PROBLEM REQUIREMENTS:
Only lines that contain the word "Leipzig" are to be returned from the data below.

DATA EXTRACT:

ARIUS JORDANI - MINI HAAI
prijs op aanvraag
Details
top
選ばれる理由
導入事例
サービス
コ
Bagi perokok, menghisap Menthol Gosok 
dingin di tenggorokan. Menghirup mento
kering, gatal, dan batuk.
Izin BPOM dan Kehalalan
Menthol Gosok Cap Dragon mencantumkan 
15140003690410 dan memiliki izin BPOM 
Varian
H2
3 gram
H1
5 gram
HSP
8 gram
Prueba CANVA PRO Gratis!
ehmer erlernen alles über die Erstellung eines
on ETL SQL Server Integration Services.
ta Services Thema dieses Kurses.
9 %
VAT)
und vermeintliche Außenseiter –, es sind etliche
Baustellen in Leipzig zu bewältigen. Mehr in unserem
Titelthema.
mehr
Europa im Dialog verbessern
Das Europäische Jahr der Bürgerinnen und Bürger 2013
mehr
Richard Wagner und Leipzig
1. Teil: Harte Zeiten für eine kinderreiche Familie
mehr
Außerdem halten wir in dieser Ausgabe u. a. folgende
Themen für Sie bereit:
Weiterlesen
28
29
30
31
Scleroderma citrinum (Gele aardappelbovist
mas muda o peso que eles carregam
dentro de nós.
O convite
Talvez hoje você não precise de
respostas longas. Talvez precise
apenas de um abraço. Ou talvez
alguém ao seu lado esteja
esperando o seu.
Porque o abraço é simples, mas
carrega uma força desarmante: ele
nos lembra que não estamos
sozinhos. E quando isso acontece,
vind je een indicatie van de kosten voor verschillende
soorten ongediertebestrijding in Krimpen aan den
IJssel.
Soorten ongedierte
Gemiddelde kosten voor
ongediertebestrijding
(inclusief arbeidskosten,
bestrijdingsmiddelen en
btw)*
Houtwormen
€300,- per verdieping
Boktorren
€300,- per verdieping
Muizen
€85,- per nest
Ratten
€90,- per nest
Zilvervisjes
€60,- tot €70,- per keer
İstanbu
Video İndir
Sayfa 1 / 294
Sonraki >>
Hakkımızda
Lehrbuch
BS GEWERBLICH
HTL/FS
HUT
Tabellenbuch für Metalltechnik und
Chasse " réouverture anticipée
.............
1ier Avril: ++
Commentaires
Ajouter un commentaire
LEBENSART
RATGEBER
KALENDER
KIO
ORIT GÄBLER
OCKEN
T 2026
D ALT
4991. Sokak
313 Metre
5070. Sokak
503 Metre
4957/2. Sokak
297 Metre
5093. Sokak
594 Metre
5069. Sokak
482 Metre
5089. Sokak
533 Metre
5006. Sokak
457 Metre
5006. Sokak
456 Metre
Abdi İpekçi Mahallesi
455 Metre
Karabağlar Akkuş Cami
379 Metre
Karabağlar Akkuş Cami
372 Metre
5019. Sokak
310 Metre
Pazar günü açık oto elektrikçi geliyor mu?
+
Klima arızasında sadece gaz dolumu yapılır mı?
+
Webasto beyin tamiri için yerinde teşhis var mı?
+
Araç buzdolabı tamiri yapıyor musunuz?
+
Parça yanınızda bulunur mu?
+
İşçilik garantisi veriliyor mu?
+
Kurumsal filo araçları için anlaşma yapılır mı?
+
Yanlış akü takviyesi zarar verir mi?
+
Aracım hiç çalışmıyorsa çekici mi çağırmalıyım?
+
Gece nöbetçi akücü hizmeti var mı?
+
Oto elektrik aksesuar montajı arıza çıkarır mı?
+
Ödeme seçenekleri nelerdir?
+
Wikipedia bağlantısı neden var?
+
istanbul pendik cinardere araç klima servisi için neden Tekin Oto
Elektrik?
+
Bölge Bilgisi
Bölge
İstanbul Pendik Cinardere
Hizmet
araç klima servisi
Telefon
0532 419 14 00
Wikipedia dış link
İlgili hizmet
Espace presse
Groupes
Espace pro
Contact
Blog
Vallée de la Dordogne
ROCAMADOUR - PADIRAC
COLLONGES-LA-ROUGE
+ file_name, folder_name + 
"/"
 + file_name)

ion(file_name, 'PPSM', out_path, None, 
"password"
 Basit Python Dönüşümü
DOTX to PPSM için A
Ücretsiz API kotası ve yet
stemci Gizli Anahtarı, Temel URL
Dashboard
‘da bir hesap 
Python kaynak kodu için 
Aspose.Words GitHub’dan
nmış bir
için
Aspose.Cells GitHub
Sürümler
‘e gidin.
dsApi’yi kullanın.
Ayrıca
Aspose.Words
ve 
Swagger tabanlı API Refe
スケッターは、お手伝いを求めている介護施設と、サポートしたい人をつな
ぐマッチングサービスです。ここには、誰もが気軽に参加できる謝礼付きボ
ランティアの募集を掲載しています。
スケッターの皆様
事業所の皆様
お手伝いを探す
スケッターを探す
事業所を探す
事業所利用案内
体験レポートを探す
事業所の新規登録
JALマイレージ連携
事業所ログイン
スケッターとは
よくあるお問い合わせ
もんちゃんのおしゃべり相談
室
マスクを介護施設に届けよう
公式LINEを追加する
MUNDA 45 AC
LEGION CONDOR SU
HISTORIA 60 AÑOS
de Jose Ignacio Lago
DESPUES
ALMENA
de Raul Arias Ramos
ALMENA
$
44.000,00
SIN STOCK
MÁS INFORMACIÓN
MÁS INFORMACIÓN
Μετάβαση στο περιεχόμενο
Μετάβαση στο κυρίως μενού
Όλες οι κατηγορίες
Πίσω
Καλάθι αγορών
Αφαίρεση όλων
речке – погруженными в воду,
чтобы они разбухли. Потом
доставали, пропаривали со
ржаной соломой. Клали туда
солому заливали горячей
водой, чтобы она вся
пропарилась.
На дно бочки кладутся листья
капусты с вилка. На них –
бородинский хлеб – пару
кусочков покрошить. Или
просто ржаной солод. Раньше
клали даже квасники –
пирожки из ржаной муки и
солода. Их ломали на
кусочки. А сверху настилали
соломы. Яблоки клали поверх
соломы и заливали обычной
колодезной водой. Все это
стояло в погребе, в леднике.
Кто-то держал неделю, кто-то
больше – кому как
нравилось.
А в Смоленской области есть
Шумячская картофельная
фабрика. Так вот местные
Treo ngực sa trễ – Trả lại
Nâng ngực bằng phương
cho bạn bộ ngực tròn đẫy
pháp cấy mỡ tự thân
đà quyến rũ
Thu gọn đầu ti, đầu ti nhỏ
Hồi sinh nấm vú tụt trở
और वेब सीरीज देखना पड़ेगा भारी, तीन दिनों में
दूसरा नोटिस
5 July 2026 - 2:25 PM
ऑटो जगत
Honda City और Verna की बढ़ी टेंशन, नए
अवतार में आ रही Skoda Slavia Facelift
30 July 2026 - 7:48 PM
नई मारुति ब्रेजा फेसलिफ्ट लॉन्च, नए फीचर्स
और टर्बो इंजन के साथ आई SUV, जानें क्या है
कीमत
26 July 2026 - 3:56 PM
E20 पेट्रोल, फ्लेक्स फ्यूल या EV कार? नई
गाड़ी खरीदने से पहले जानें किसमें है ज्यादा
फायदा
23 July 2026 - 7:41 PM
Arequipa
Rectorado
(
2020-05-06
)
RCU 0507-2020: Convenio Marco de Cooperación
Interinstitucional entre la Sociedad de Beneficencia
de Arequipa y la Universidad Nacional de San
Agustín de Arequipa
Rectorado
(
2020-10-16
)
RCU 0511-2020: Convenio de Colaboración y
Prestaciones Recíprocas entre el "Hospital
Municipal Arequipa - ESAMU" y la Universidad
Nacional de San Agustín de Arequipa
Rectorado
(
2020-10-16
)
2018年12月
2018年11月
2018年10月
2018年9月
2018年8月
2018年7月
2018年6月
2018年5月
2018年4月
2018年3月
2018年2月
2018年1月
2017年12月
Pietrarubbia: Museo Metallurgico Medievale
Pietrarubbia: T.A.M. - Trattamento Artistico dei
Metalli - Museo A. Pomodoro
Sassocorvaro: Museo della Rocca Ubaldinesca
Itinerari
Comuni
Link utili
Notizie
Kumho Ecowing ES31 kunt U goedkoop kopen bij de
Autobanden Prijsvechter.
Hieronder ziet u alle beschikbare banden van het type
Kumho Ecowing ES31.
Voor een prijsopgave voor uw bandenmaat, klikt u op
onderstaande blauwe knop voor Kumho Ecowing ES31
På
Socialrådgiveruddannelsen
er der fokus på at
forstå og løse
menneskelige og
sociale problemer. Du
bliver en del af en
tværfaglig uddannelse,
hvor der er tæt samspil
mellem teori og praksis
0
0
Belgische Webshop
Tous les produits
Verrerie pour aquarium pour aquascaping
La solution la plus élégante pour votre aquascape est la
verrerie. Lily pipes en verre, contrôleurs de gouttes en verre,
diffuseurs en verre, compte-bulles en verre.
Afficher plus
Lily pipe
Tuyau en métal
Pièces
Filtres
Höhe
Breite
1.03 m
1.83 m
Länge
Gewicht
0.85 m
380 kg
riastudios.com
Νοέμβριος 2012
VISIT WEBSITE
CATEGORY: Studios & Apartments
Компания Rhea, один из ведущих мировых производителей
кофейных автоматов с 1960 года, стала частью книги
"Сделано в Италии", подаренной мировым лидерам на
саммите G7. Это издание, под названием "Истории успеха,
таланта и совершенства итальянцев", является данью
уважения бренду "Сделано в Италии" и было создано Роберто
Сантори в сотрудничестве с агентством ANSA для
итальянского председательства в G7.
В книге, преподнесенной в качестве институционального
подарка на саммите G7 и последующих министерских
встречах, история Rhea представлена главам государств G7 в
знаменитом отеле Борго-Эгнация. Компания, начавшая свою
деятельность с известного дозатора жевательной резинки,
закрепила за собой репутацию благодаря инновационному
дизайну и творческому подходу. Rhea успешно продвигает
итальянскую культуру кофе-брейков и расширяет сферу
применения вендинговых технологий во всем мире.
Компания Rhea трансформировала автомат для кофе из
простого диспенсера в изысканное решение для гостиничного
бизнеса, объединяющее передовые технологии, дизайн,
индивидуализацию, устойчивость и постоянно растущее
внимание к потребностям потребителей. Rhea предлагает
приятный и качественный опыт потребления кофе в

OUTPUT OF THE EXERCISE:
Baustellen in Leipzig zu bewältigen. Mehr in unserem
Richard Wagner und Leipzig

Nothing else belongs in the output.